▶ **YOUR GOAL**: After finding the line that contains "Human Verification (155, 2242)" in the entries below, retype it and every following line precisely, the last included.

▶ **INPUT MATERIAL**:
::::::

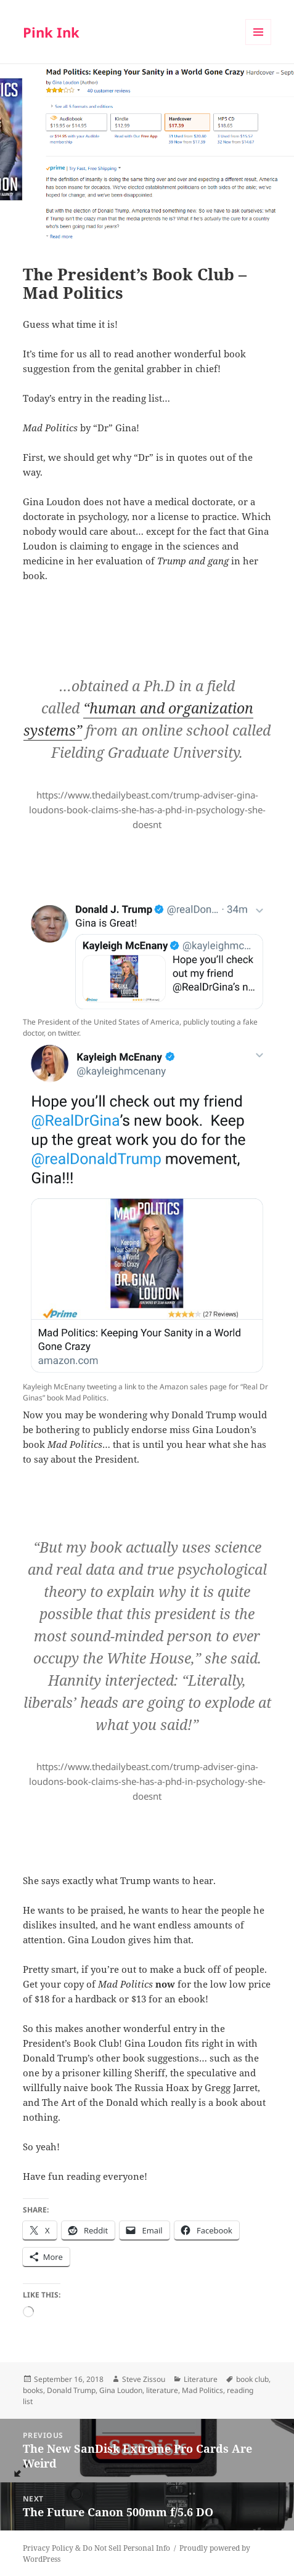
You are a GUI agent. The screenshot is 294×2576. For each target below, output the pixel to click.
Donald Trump (71, 2390)
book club (252, 2379)
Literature (201, 2379)
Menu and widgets (258, 44)
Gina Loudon (120, 2390)
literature (162, 2390)
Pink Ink (51, 32)
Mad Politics (202, 2390)
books (33, 2390)
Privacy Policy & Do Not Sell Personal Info (96, 2548)
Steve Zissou (143, 2379)
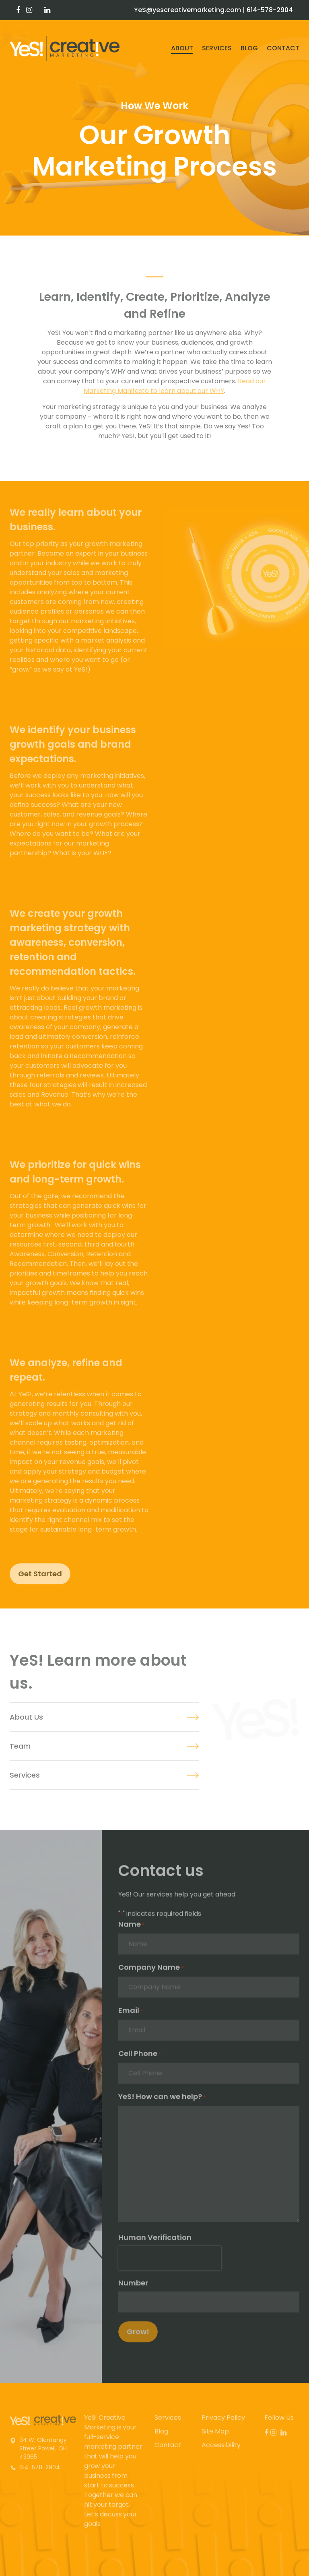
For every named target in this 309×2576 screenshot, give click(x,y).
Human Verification (155, 2242)
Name (131, 1929)
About (182, 48)
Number (133, 2287)
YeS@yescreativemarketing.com (187, 9)
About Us (26, 1717)
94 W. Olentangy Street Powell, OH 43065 (43, 2448)
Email (130, 2015)
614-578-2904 (270, 9)
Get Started (40, 1574)
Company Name (151, 1972)
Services (217, 48)
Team (20, 1746)
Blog (249, 48)
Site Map (215, 2431)
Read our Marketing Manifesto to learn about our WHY (175, 385)
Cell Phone (139, 2058)
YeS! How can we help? (162, 2101)
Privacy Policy (223, 2417)
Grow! (138, 2336)
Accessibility (221, 2445)
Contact (283, 48)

::::::

▶ **SOLUTION BELOW**:
Human Verification (155, 2242)
Name (131, 1929)
About (182, 48)
Number (133, 2287)
YeS@yescreativemarketing.com (187, 9)
About Us (26, 1717)
94 W. Olentangy Street Powell, OH 43065 (43, 2448)
Email (130, 2015)
614-578-2904 (270, 9)
Get Started (40, 1574)
Company Name (151, 1972)
Services (217, 48)
Team (20, 1746)
Blog (249, 48)
Site Map (215, 2431)
Read our Marketing Manifesto to learn about our WHY (175, 385)
Cell Phone (139, 2058)
YeS! How can we help? (162, 2101)
Privacy Policy (223, 2417)
Grow! (138, 2336)
Accessibility (221, 2445)
Contact (283, 48)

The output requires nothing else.